La pregunta de si el Estado “quiere” cumplir con su rol,
entonces, no depende solo de las intenciones de un gobierno,
sino de una transformación cultural más profunda que alcance
tanto a las instituciones como a la sociedad que las sostiene.
Reforma, recursos y eficiencia: hacia un
Estado fuerte
En este marco, pensar la reforma del Estado es inevitable. Sin
embargo, la clave no está en su tamaño, sino en su capacidad de
gestión. Más que “hipertrofia”, lo que padece el Estado
latinoamericano es una deformidad estructural: áreas saturadas
de personal conviven con sectores críticos desfinanciados;
marcos normativos contradictorios limitan la acción; y los
recursos materiales resultan escasos o mal distribuidos.
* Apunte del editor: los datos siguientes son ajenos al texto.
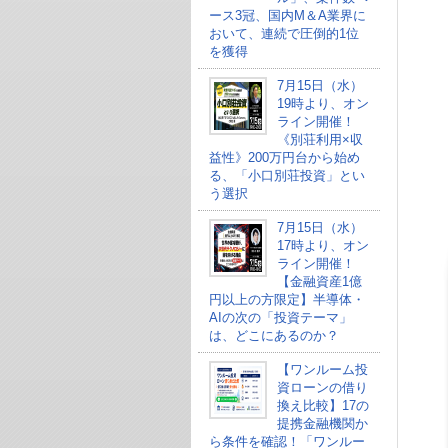
ース3冠、国内M＆A業界に
おいて、連続で圧倒的1位
を獲得
7月15日（水）
19時より、オン
ライン開催！
《別荘利用×収
益性》200万円台から始め
る、「小口別荘投資」とい
う選択
7月15日（水）
17時より、オン
ライン開催！
【金融資産1億
円以上の方限定】半導体・
AIの次の「投資テーマ」
は、どこにあるのか？
【ワンルーム投
資ローンの借り
換え比較】17の
提携金融機関か
ら条件を確認！「ワンルー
La solución no pasa por un desmantelamiento indiscriminado, sino
por alinear objetivos institucionales con los recursos
disponibles, invertir en capacitación, modernizar
infraestructuras y asegurar que cada función crítica tenga
respaldo real. Un Estado fuerte no es necesariamente un Estado
grande: es aquel que logra gestionar eficazmente sus recursos,
adaptarse a las necesidades de la sociedad y proyectar
desarrollo sostenible.
La eficiencia, en este sentido, no puede medirse bajo parámetros
empresariales. El Estado cumple roles múltiples: provee
servicios básicos, pero también actúa como amortiguador social,
absorbiendo tensiones que de otro modo estallarían en conflicto
abierto. Su eficiencia debe evaluarse por su capacidad de
garantizar derechos, promover equidad y sostener la
gobernabilidad democrática.
Conclusión: un Estado al servicio
de la sociedad
El recorrido entre crisis, gobernabilidad y reforma nos deja una
lección clara: el debate no puede reducirse al tamaño del Estado
ni a recetas universales. Cada país latinoamericano enfrenta
realidades históricas, económicas y sociales particulares,
condicionadas además por un contexto internacional que limita
sus márgenes de autonomía.
Por eso, el verdadero desafío está en construir un Estado
fuerte, eficiente y democrático, capaz de armonizar intereses
internos y externos, responder a las necesidades de su
ciudadanía y sostenerse como garante de derechos. Esto implica
superar la lógica de ajustes superficiales y apostar a
transformaciones culturales y estructurales que revaloricen su
misión esencial.
Un Estado que se piense desde la salud como derecho, desde el
compromiso social como horizonte y desde la eficiencia como
medio, no como fin. Solo así podrá dejar de ser percibido como
un gigante ineficaz o un actor desbordado por la crisis, para
transformarse en un verdadero motor de cohesión y desarrollo.